_DIRECTIONS_:
Drop every picture, then print the rest of the listing exactly as given.

_DATA SHOWN_:
━━━━━━━━━━

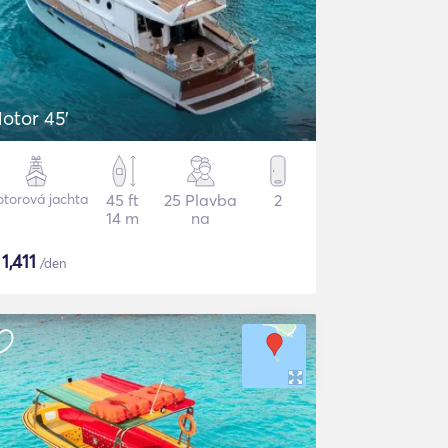
otor 45'
torová jachta
45 ft
25 Plavba
2
14 m
na
$
1,411
/den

━━━━━━━━━━

_TASK RESPONSE_:
otor 45'
torová jachta
45 ft
25 Plavba
2
14 m
na
$
1,411
/den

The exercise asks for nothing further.